Handling JSON data in SQL Databases
I was implementing error handling in my Notion-Gtasks Sync app and I needed to store 3 additional data items in the database:
- last error message
- number of consecutive errors
- next retry time
The idea was to implement exponential backoff for synchronisation attempts, limit the total number of attempts to 10 and decrease the number of duplicate errors reported to Sentry (I’m using a free plan). Therefore I had the following requirements for my error data handling:
- be able to filter out rows with more than 10 errors
- be able to reset all the error related data on successful sync
- increment the error count upon encountering a new error
I’m an amateur SQL engineer and I implemented first the obvious solution - I created 3 additional columns in the users
table:
sync_error_msg
sync_error_num
sync_error_next_retry_time
It seemed straightforward, but something didn’t feel right.

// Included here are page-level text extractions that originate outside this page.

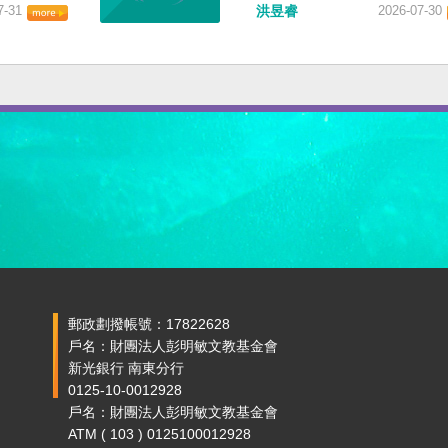
7-31
洪昱睿
2026-07-30
郵政劃撥帳號：17822628
戶名：財團法人彭明敏文教基金會
新光銀行 南東分行
0125-10-0012928
戶名：財團法人彭明敏文教基金會
ATM ( 103 ) 0125100012928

The thing is that all three fields are, by nature, tightly coupled - when setting, resetting or updating one of them, the others should follow suit. Placing the fields in separate columns breaks their ties at storage level, and we must rely on the code logic exclusively to maintain their relationships. It didn’t seem like a reliable solution; instead, it seemed error-prone. As the code and database schema evolve over time, it can be challenging to maintain those ties. Something more reliable and less error-prone was needed. Something like encapsulation, maybe?

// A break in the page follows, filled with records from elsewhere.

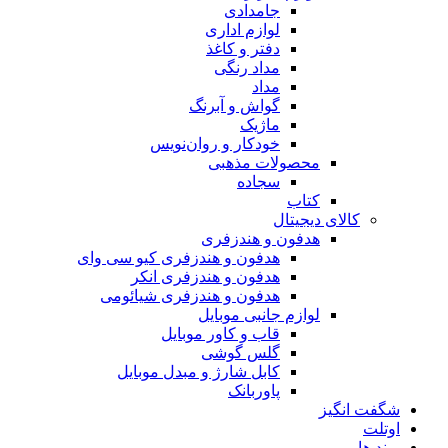
جامدادی
لوازم اداری
دفتر و کاغذ
مداد رنگی
مداد
گواش و آبرنگ
ماژیک
خودکار و روان‌نویس
محصولات مذهبی
سجاده
کتاب
کالای دیجیتال
هدفون و هندزفری
هدفون و هندزفری کیو سی وای
هدفون و هندزفری انکر
هدفون و هندزفری شیائومی
لوازم جانبی موبایل
قاب و کاور موبایل
گلس گوشی
کابل شارژ و مبدل موبایل
پاوربانک
شگفت انگیز
اوتلت
برند ها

Reading through my database provider’s docs (Cloudflare D1) I found a page describing sql functions to handle JSON data (based on SQLite JSON extension). It seemed perfect for my data handling requirements, allowing me to maintain relationships between the fields. I could store all my sync error-related data in a single column as a JSON object, as a single chunk of data.

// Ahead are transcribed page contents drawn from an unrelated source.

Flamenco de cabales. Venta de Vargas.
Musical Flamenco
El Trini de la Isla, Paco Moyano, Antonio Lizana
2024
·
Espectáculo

I validated the idea and it yielded positive results!
Here are some of the implementation details.
I created a single column sync_error
to store a json object with the error-related data.
// my sql table schema definition using drizzle-orm
export const users = sqliteTable('users', {
...
syncError: text('sync_error', { mode: 'json' }).$type<{
msg: string;
num: number; // Number of consecutive sync errors
nextRetry: number | null; // Timestamp in ms. Exponential backoff. Null if no retries left. Max 10 retries within 5 days
}>(), // Last sync error data. Reset to null on successful sync
...
});
I defined code logic to set nextRetry
prop to null
when the prop value reaches 10
- such data should not be included in the sync dataset. The query for selecting users for next sync (a simplified version of it):
SELECT *
FROM users
WHERE
sync_error IS NULL
OR json_extract(sync_error, '$.nextRetry') < strftime('%s', 'now') * 1000
Explanation: If nextRetry
is null
, the json_extract
function returns NULL
. In SQL, any comparison involving NULL
(like < or >) results in NULL
and the row is not included in the dataset for the next sync. Otherwise, if the current time is past the time of the next retry, the row is included in the result dataset and another sync attempt will be made. Pretty neat, isn’t it?
SQL JSON Extension is very powerful and provides many tools not just for filtering, but also for querying and setting data.
In my case, to update the JSON data I first query the data, then form a new json object in my code and then set it in my table:
UPDATE users
SET sync_error = '{"msg": "...", ...}'
WHERE ...
If I would need to update just one property inside that json object, I could do it directly using json_insert
function:
UPDATE users
SET sync_error = json_insert(sync_error, '$.msg', 'error msg')
WHERE ...
In certain situations it might not be performant to use json functions in WHERE or SELECT clauses. To mitigate that performance issue one might create a computed (generated) column to store the extracted value. Computed columns can also be indexed to further improve query performance. It is not needed in my case, so I keep it simple.
Hope my findings can be useful to some.